**WORK TO BE COMPLETED:** In the listing below, every line with the word "UEFA" needs to be copied.

%%

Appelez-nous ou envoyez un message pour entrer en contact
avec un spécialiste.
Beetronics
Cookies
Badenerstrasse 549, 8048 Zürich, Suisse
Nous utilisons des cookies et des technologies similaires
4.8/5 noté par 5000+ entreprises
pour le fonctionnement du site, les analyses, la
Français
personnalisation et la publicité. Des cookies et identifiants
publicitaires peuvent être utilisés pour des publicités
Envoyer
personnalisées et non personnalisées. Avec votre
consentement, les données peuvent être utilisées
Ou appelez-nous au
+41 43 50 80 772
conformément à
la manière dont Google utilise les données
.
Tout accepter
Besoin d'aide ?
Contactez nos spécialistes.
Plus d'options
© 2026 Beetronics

%%
%%

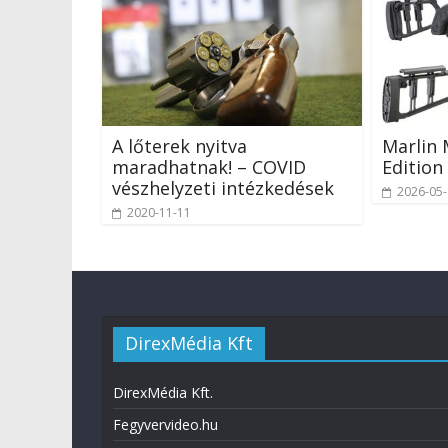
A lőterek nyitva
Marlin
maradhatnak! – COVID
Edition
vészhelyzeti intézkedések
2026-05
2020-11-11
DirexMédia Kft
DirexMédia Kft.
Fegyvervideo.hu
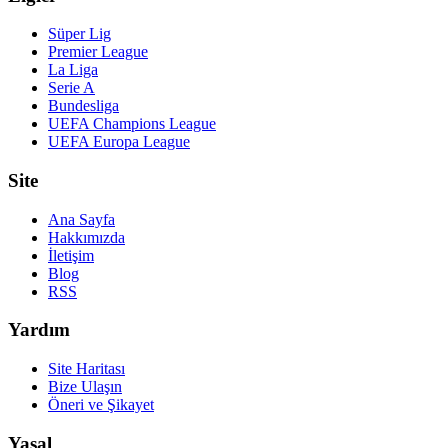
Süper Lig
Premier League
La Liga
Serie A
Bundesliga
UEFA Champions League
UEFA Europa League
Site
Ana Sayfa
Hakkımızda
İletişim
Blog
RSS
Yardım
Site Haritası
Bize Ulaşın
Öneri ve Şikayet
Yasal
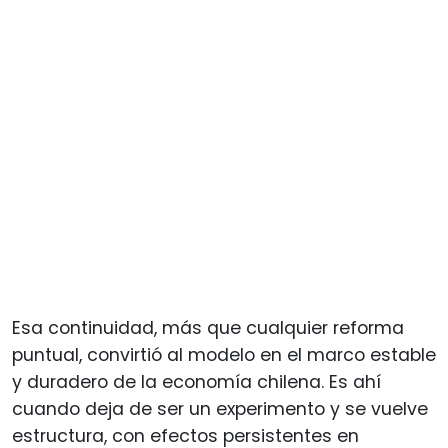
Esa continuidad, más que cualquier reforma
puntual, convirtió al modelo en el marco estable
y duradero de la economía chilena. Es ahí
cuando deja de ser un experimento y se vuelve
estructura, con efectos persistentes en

%%

**RESPONSE:**
UEFA Champions League
UEFA Europa League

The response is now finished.